[Work item]
Below is some data. Retype exactly the lines starting at the one with "- PUBLIÉ LE" and ending at the one with "hebdomadaires, le service va supprimer les".

[Records drawn from a dataset]
====
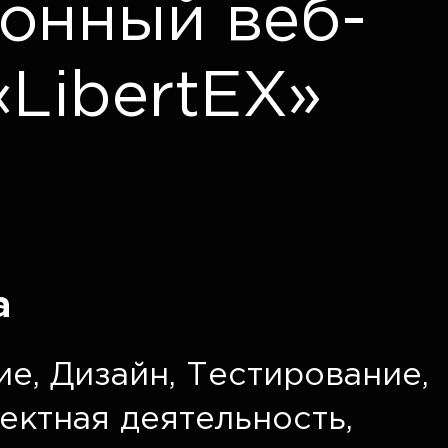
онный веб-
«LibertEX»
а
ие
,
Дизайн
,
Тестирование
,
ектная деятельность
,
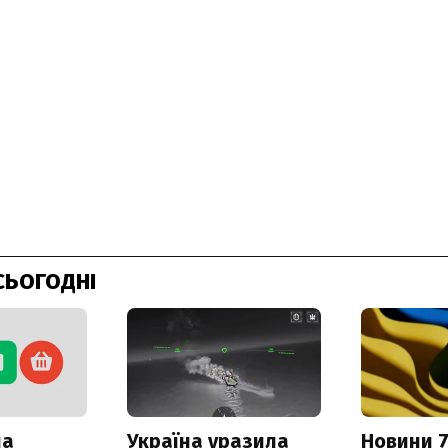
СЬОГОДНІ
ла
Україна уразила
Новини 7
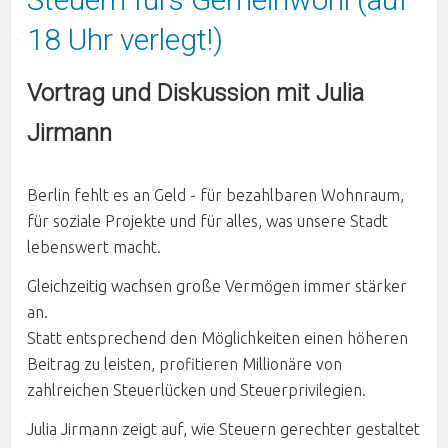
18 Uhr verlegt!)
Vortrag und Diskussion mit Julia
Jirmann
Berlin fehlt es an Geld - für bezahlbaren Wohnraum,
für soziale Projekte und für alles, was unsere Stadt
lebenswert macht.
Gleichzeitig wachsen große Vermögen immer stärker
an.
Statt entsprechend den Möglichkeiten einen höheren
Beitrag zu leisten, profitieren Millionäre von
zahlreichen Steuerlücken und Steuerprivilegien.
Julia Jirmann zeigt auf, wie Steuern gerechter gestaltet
====
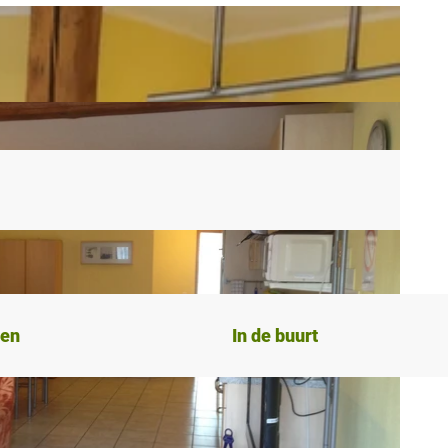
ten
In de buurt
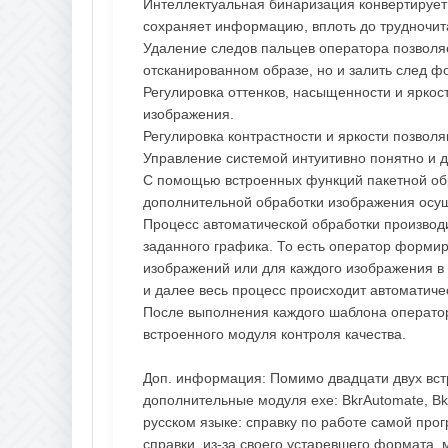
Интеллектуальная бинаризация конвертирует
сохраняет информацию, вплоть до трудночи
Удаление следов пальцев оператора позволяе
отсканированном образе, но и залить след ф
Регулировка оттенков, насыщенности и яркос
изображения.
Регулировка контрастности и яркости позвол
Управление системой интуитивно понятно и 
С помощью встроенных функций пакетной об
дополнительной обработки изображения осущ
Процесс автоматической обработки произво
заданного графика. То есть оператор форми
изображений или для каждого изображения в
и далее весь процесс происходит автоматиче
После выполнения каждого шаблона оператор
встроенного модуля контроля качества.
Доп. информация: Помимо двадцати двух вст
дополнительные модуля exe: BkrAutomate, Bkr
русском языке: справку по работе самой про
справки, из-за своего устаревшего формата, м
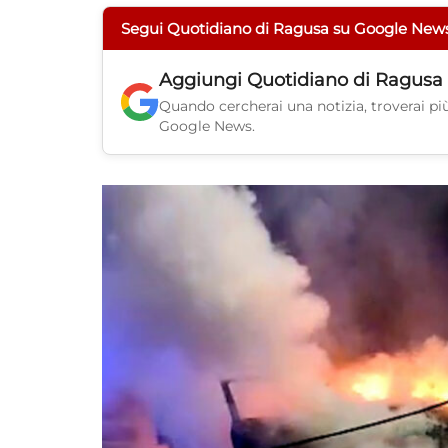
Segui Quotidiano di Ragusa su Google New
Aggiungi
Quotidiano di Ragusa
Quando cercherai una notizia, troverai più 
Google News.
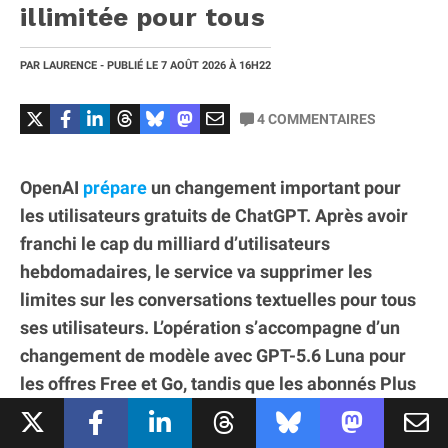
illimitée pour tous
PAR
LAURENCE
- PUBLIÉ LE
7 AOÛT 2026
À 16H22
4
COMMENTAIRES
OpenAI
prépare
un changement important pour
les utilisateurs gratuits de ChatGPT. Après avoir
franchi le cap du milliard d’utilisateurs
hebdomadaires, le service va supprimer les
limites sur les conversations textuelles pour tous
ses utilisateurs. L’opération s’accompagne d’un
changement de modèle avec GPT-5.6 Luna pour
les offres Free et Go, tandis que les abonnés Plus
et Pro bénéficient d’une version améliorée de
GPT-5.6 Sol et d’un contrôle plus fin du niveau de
====
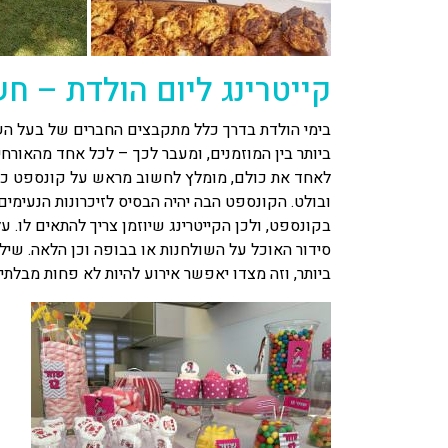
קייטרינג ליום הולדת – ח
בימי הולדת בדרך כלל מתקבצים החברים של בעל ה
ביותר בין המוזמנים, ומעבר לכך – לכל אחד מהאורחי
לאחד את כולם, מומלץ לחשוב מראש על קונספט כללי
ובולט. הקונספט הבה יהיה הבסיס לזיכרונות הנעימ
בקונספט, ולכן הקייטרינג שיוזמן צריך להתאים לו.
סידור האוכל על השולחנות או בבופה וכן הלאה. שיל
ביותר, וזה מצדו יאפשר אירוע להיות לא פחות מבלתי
====
[Written reply]
- PUBLIÉ LE
7 AOÛT 2026
À 16H22
4
COMMENTAIRES
OpenAI
prépare
un changement important pour
les utilisateurs gratuits de ChatGPT. Après avoir
franchi le cap du milliard d’utilisateurs
hebdomadaires, le service va supprimer les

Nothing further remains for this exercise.